How ridiculous would that life be?
Yet, most of us pursue flour instead of cake.
We pursue money rather than the things we really want — relationships, health, knowledge, adventure, etc. Sure, to get some of these things, some money is must-have, some more money is good-to-have, but beyond a pretty low amount, it’s a need-not-have.
We spend the precious things we have — time and energy — to pursue money, even when we don’t need much more of it. Why is that? What’s the addictive quality of money?
It is valued by others. Much of our desire for money stems from our observation that others value it.
"Man is the creature who does not know what to desire, and he turns to others in order to make up his mind. We desire what others desire because we imitate their desires." - René Girard
We know that mimetic desire — wanting something just because others want it — is a surefire way to long-term dissatisfaction, yet we find ways to rationalize it. We tell ourselves stories, that happiness to us involves owning a massive house that requires over a decade of large monthly payments, having our kids go to private schools, or one day leaving a bulk of our life’s earnings to charity (let me maximize my earnings - it’s for a good cause).
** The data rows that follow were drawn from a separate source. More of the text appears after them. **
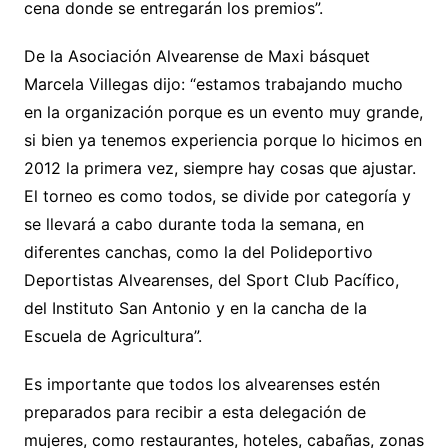
cena donde se entregarán los premios”.
De la Asociación Alvearense de Maxi básquet
Marcela Villegas dijo: “estamos trabajando mucho
en la organización porque es un evento muy grande,
si bien ya tenemos experiencia porque lo hicimos en
2012 la primera vez, siempre hay cosas que ajustar.
El torneo es como todos, se divide por categoría y
se llevará a cabo durante toda la semana, en
diferentes canchas, como la del Polideportivo
Deportistas Alvearenses, del Sport Club Pacífico,
del Instituto San Antonio y en la cancha de la
Escuela de Agricultura”.
Es importante que todos los alvearenses estén
preparados para recibir a esta delegación de
mujeres, como restaurantes, hoteles, cabañas, zonas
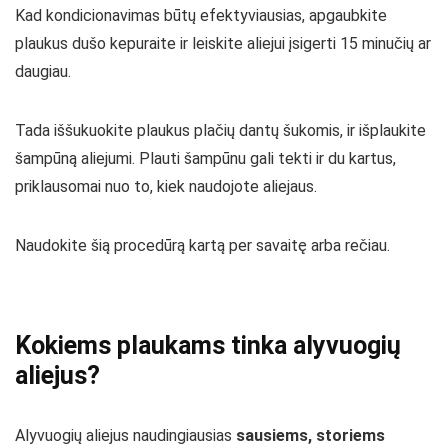
Kad kondicionavimas būtų efektyviausias, apgaubkite
plaukus dušo kepuraite ir leiskite aliejui įsigerti 15 minučių ar
daugiau.
Tada iššukuokite plaukus plačių dantų šukomis, ir išplaukite
šampūną aliejumi. Plauti šampūnu gali tekti ir du kartus,
priklausomai nuo to, kiek naudojote aliejaus.
Naudokite šią procedūrą kartą per savaitę arba rečiau.
Kokiems plaukams tinka alyvuogių
aliejus?
Alyvuogių aliejus naudingiausias
sausiems, storiems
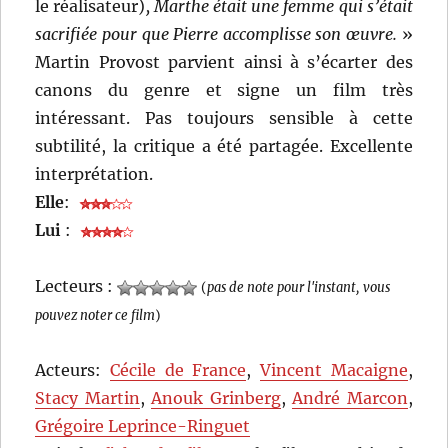
le réalisateur)
, Marthe était une femme qui s’était
sacrifiée pour que Pierre accomplisse son œuvre.
»
Martin Provost parvient ainsi à s’écarter des
canons du genre et signe un film très
intéressant. Pas toujours sensible à cette
subtilité, la critique a été partagée. Excellente
interprétation.
Elle
:
Lui
:
Lecteurs :
(
pas de note pour l'instant, vous
pouvez noter ce film
)
Acteurs:
Cécile de France
,
Vincent Macaigne
,
Stacy Martin
,
Anouk Grinberg
,
André Marcon
,
Grégoire Leprince-Ringuet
In short, we continuously move the goalposts of our own happiness — not raise — but move them away from the “cake” ambitions of relationships, health, knowledge, and adventure, so that we can justify pursuing the “flour”. Money can’t buy friendship, but hey it can buy a house and expensive snacks to host friends with, so let me pursue that.
Money seems to have a gene-like ability to consume us, all the while giving us an illusion that we’re in power. In this sense, it is akin to wheat’s domestication of humans.
“Within a couple of millennia, humans in many parts of the world were doing little from dawn to dusk other than taking care of wheat plants. It wasn't easy. Wheat demanded a lot of them. Wheat didn't like rocks and pebbles, so Sapiens broke their backs clearing fields. Wheat didn't like sharing its space, water and nutrients with other plants, so men and women labored long days weeding under the scorching sun… Moreover, the new agricultural tasks demanded so much time that people were forced to settle permanently next to their wheat fields. This completely changed their way of life. We did not domesticate wheat. It domesticated us.” - Yuval Noah Harari, Sapiens: A Brief History of Humankind (2018).
So, how are we to feel about money?
I say we stay neutral to it. Of course we should ensure we have a financial plan / budget we stick to, driven by our long-term goals, but be careful not to let the assumption of money shape our goals.
More importantly, as a mindset — We should neither actively chase money nor fear losing it, and definitely not measure ourselves by our possession of it. Take the signaling value / mimetic desire out of it. Get comfortable with the notion that we will likely be poorer than most of our peers, that others may judge us for it, and yet we will still have enough and still be happy.
When we can overcome the discomfort that comes with “I’m not going to be rich”, we gain the freedom to define and pursue our real goals — the cake, not flour.
Along the way, the riches may come or hard financial times may befall us, but equanimity to money leads to satisfaction more reliably than the pursuit of it does.